An avid motorcycle rider, Buurma says in March he was seeing many insects on his windshield, making their debut way ahead of time. Thrips may be an issue in Georgia, but like Petrocco, Buurma expects a major assault from flea beetles.
“They really hammer our cruciferous crops,” he says. “Plus, they move from field to field which makes them hard to target with sprays. To lower the number of flea beetles, we needed the temperature to stay below 32° F for 90 days, and we didn’t have anything like that this winter.”
As a result of high populations of flea beetles vectoring Stewart’s wilt, the disease will be a problem in nonresistant sweet corn varieties. According to Buurma, the farm will monitor its sweet corn and spray pyrethroids on the nonresistant varieties to gain control of the pest and reduce the incidence of disease.
Agreeing with Orzolek, he says weed control will be in full force. Most of the weeds that normally would have been winter killed survived.
“Barley, which is used as a cover crop, wasn’t winter killed this year for the first time in a long time and we had to go in and kill it,” he explains. “This winter it simply didn’t get cold enough to kill it.”
River Point Farms, Oregon
In the Northwest, Delbert Gehrke, vice president of Top 100 Grower River Point Farms, an operation producing 6,000 acres of onions, predicts that fungus issues will be rearing their collective heads as temperatures in the area have been cooler than usual. A cool late spring or early summer with humid conditions is conducive for the growth of fungus.

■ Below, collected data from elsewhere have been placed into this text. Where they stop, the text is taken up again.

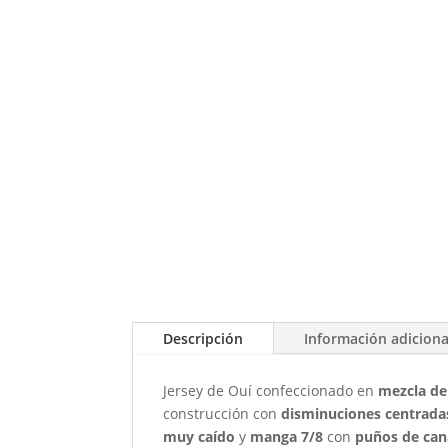
Descripción
Información adiciona
Jersey de Ouí confeccionado en
mezcla de
construcción con
disminuciones centradas
muy caído
y
manga 7/8
con
puños de cana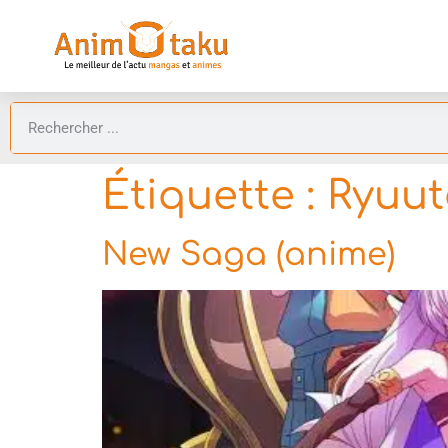
Étiquette :
Ryuuta
New Saga (anime)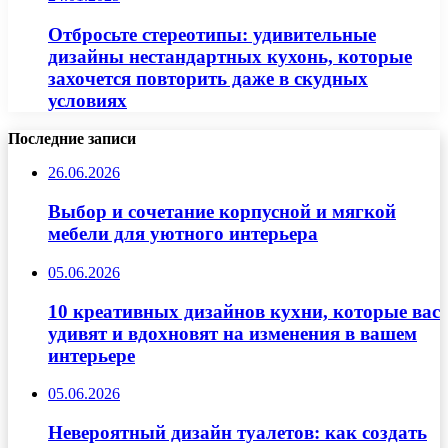
Отбросьте стереотипы: удивительные
дизайны нестандартных кухонь, которые
захочется повторить даже в скудных
условиях
Последние записи
26.06.2026
Выбор и сочетание корпусной и мягкой
мебели для уютного интерьера
05.06.2026
10 креативных дизайнов кухни, которые вас
удивят и вдохновят на изменения в вашем
интерьере
05.06.2026
Невероятный дизайн туалетов: как создать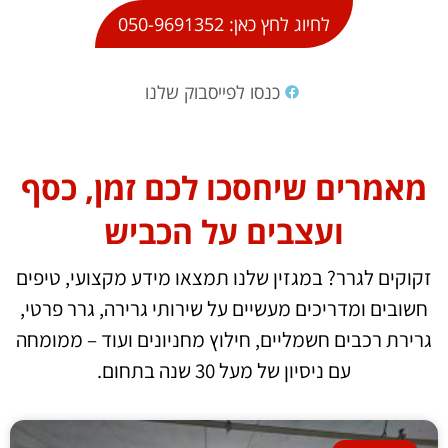
לחיוג לחץ כאן: 050-9691352
כנסו לפייסבוק שלנו
מאמרים שיחסכו לכם זמן, כסף
ועצבים על הכביש
זקוקים לגרר? במגזין שלנו תמצאו מידע מקצועי, טיפים
חשובים ומדריכים מעשיים על שירותי גרירה, גרר פרטי,
גרירת רכבים חשמליים, חילוץ מחניונים ועוד – ממומחה
עם ניסיון של מעל 30 שנה בתחום.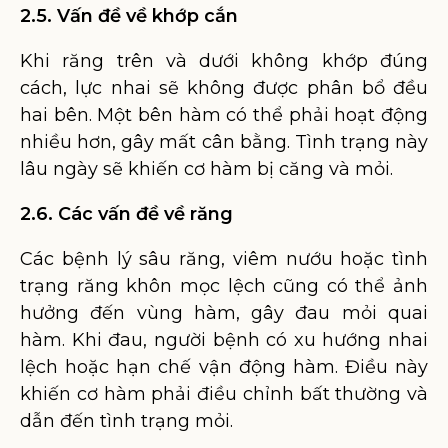
2.5. Vấn đề về khớp cắn
Khi răng trên và dưới không khớp đúng
cách, lực nhai sẽ không được phân bổ đều
hai bên. Một bên hàm có thể phải hoạt động
nhiều hơn, gây mất cân bằng. Tình trạng này
lâu ngày sẽ khiến cơ hàm bị căng và mỏi.
2.6. Các vấn đề về răng
Các bệnh lý sâu răng, viêm nướu hoặc tình
trạng răng khôn mọc lệch cũng có thể ảnh
hưởng đến vùng hàm, gây đau mỏi quai
hàm. Khi đau, người bệnh có xu hướng nhai
lệch hoặc hạn chế vận động hàm. Điều này
khiến cơ hàm phải điều chỉnh bất thường và
dẫn đến tình trạng mỏi.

“We are assuming, at the moment, that we will need to be ahead of our fungicide sprays, especially on the coppers and preventative measures,” he says.
One fungus the farm battles on an annual basis is Rhizoctonia. Gehrke says the farm experimented with different fumigants to help control the disease but says “the more we experiment, the less we know.” Nothing has been a “cure all” for Rhizoctonia, he adds.
“We have been conducting trials with different products but our problem is that we can’t get consistency from year to year,” Gehrke continues. “That causes us to ask: Was it Rhizoctonia or was it something else? We may be treating other problems because the next year we do the same thing and don’t get the same results. It has been a real problem. We have gone back to the drawing board on our treatment trials and will be reevaluating our cause-and-effect assumptions in an attempt to generate repeatability.”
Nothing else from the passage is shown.